Whenever the children return home from their places of work: whether from another city or another country, their conversations invariably turn to the enduring friendships of their mothers. They enquire about (Late) Durga Attayya, Geetha, Vimala Attayya, Chinapapa, and Bujji, and are delighted to learn that the affection and closeness among them continue as warmly as ever. In a way, the friendship nurtured by these women has become a cherished inheritance, admired and valued by the next generation as much as by those who lived it.

Yet time has failed to diminish the essence of their friendship. Even today, whenever they speak over the telephone, or meet as frequently as possible, the same warmth, affection, and enthusiasm resonate in their voices. The mere mention of one another's names brings an immediate sparkle to their eyes. Though age and distance may have separated them physically, in their minds they still walk together through the familiar streets of Ashok Nagar and Chickadpally, reliving countless cherished memories.

As I listened to my wife and Chinapapa talking the other day, I felt as though I was listening to the echo of a bygone era. It reminded me of a time when relationships were nurtured not by convenience or expectation, but by genuine affection, mutual trust, and selfless concern for one another. Our lifestyles, surroundings, and technologies may have changed beyond recognition, yet friendships of this kind possess a rare strength that transcends time and circumstance.

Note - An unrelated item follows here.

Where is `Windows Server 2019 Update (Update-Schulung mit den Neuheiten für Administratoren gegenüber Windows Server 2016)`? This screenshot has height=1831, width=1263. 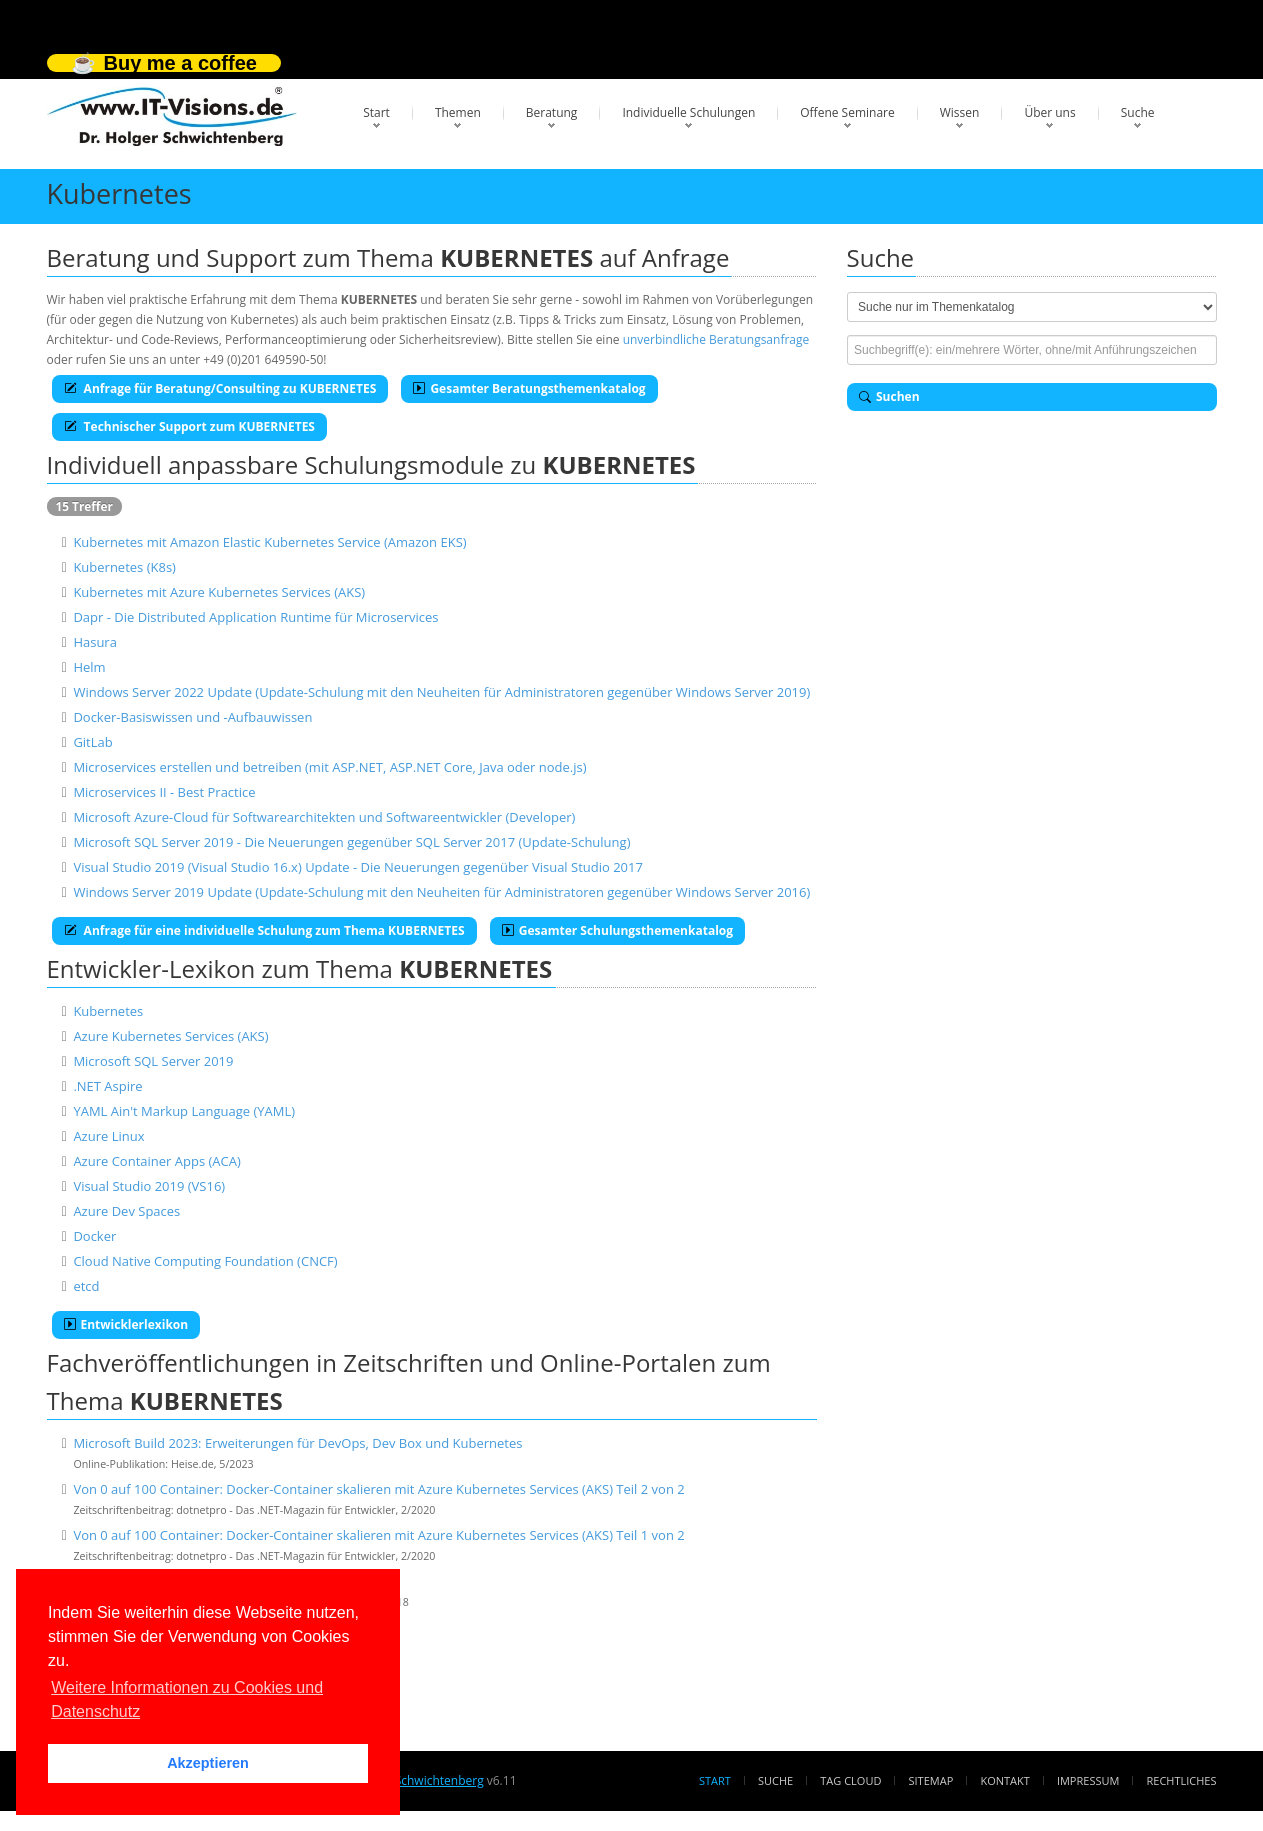 Windows Server 2019 Update (Update-Schulung mit den Neuheiten für Administratoren gegenüber Windows Server 2016) is located at coordinates (441, 892).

Even as distances widen, age advances, and life takes each family in different directions, the affection and regard shared by Chinapapa, Bujji, Durga Attayya (though no longer with us), Geetha, and Vimala Attayya remain unchanged. Their enduring friendship stands as a living example of how true happiness lies in meaningful human relationships.

It is a legacy cherished not only by their generation but also by their children, who continue to enquire about these bonds whenever they return home from distant places, whether in India or abroad. Witnessing a bond so pure, one cannot help but bow their head in absolute reverence and admiration for their friendship.